## Action item:
Print the listing below verbatim, passing over each picture.

## Extracted entries:
......
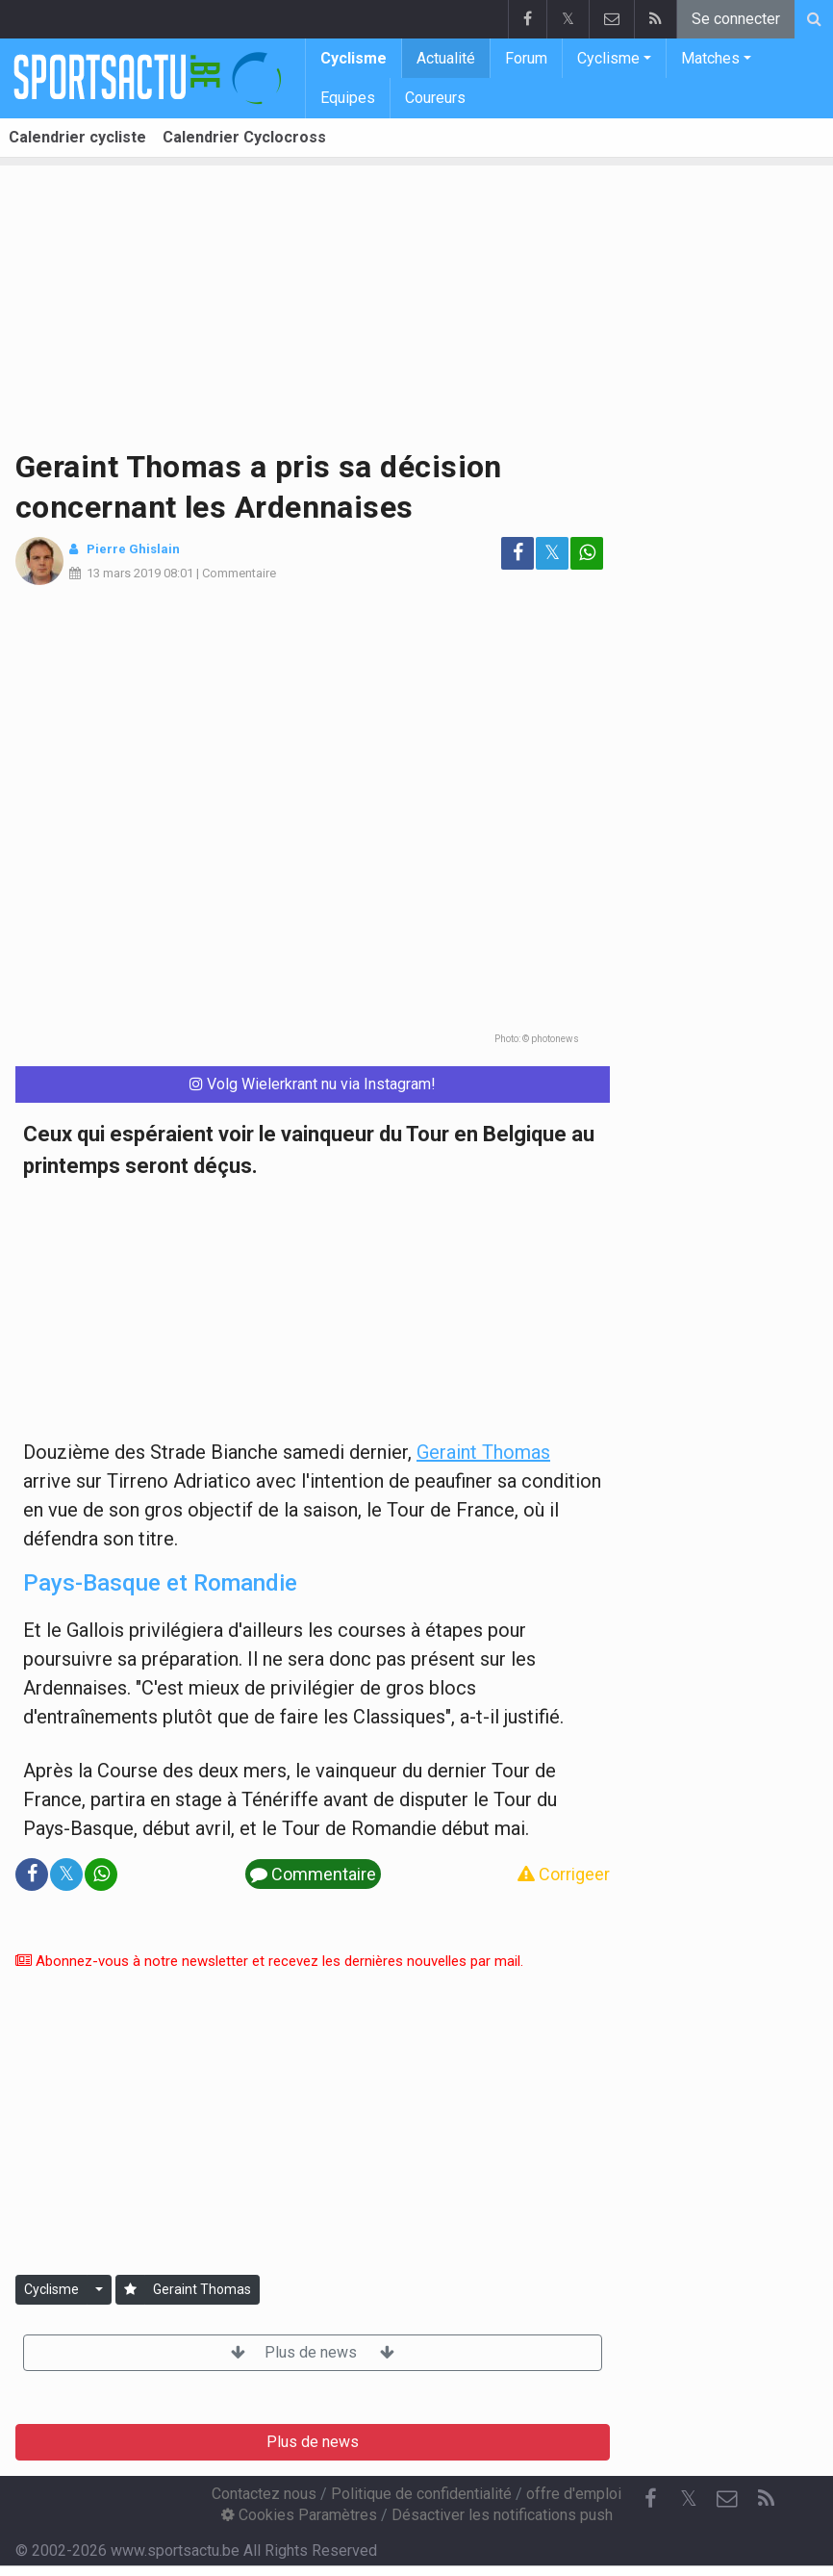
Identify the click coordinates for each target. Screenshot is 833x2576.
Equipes (347, 98)
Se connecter (736, 19)
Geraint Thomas (483, 1452)
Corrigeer (563, 1874)
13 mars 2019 (124, 573)
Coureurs (435, 98)
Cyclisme (353, 58)
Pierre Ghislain (133, 549)
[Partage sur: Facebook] (517, 553)
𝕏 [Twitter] (688, 2499)
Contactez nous (264, 2494)
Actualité (445, 58)
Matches (710, 58)
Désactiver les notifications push (502, 2515)
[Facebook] (650, 2499)
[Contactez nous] (727, 2499)
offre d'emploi (573, 2494)
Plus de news (312, 2352)
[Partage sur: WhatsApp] (586, 553)
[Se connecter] (130, 2290)
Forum (526, 58)
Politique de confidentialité (421, 2494)
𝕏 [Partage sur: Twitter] (552, 553)
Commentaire (239, 573)
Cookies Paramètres (299, 2515)
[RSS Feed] (765, 2499)
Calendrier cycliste (77, 137)
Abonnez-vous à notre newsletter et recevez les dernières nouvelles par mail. (269, 1961)
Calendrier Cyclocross (244, 137)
......
## Solution for this exercise:
Identify the click coordinates for each target. Screenshot is 833x2576.
Equipes (347, 98)
Se connecter (736, 19)
Geraint Thomas (483, 1452)
Corrigeer (563, 1874)
13 mars 2019 (124, 573)
Coureurs (435, 98)
Cyclisme (353, 58)
Pierre Ghislain (133, 549)
[Partage sur: Facebook] (517, 553)
𝕏 [Twitter] (688, 2499)
Contactez nous (264, 2494)
Actualité (445, 58)
Matches (710, 58)
Désactiver les notifications push (502, 2515)
[Facebook] (650, 2499)
[Contactez nous] (727, 2499)
offre d'emploi (573, 2494)
Plus de news (312, 2352)
[Partage sur: WhatsApp] (586, 553)
[Se connecter] (130, 2290)
Forum (526, 58)
Politique de confidentialité (421, 2494)
𝕏 [Partage sur: Twitter] (552, 553)
Commentaire (239, 573)
Cookies Paramètres (299, 2515)
[RSS Feed] (765, 2499)
Calendrier cycliste (77, 137)
Abonnez-vous à notre newsletter et recevez les dernières nouvelles par mail. (269, 1961)
Calendrier Cyclocross (244, 137)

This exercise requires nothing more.